On the basis of relevant experimental phenomena and results, which also include the results on the domain of non‐propellant combustion, this paper has determined basic reactions caused by lead burning rate catalysts in the combustion process and their approximate reaction temperature. In the presence of carbonaceous matter on the burning surface the partial NO is reduced to N 2 through six reactions occurred on the carbonaceous matter instead of the reaction between NO and CO. As a result of changing the reducing path of a part of NO the burning rate rises through increasing the temperature gradient in the fizz zone at the burning surface. The reactions between PbO and C and between PbO and CO check the burning rate to rise through expending carbonaceous matter on the burning surface and causing char particles to “fly off” the burning surface.

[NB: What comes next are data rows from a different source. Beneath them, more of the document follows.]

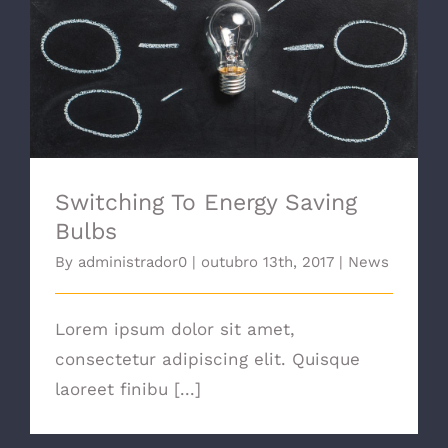
Switching To Energy Saving Bulbs
Switching To Energy Saving
Bulbs
By
administrador0
|
outubro 13th, 2017
|
News
Lorem ipsum dolor sit amet,
consectetur adipiscing elit. Quisque
laoreet finibu [...]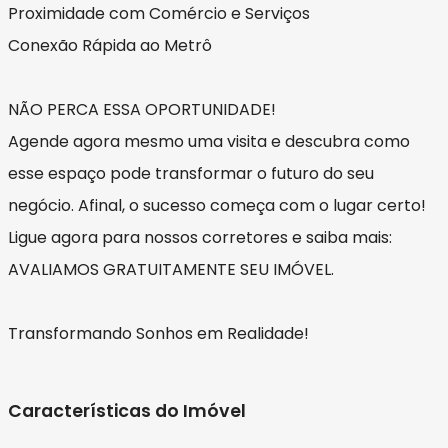
Proximidade com Comércio e Serviços
Conexão Rápida ao Metrô
NÃO PERCA ESSA OPORTUNIDADE!
Agende agora mesmo uma visita e descubra como
esse espaço pode transformar o futuro do seu
negócio. Afinal, o sucesso começa com o lugar certo!
Ligue agora para nossos corretores e saiba mais:
AVALIAMOS GRATUITAMENTE SEU IMÓVEL.
Transformando Sonhos em Realidade!
Características do Imóvel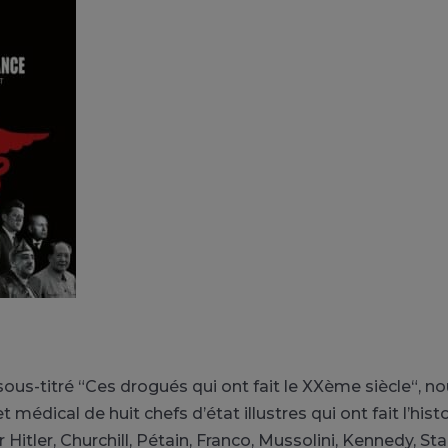
sous-titré “Ces drogués qui ont fait le XXème siècle“, n
 médical de huit chefs d’état illustres qui ont fait l’hi
ir Hitler, Churchill, Pétain, Franco, Mussolini, Kennedy, St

The super‐rate, plateau and mesa effects are perfectly explained with these reactions and the fundamentals of heat transference. The production of the effects arises from the competing of two actions to increase burning rate and to check the burning rate enhancement of lead burning rate catalysts and the effect of the pressure on the burning rate. Because of the fact that the chance to form carbon nuclei and the time of the carbon deposit, the covering ratio of the carbonaceous matter on PbO particles, and the temperature increasing rate and the lagging temperature difference in C‐PbO interfaces depend on the pressure, the ability by the reaction between PbO and C and between PbO and CO checking the burning rate to rise makes a great difference in different ranges of the pressure. In addition, according to the combustion mechanism advanced in the paper the effects of the physical and chemical properties of lead burning rate catalysts, especially their ability to absorb the ultraviolet light, on the rate‐increased values and the pressure ranges of the plateau and the mesa regions have been expounded.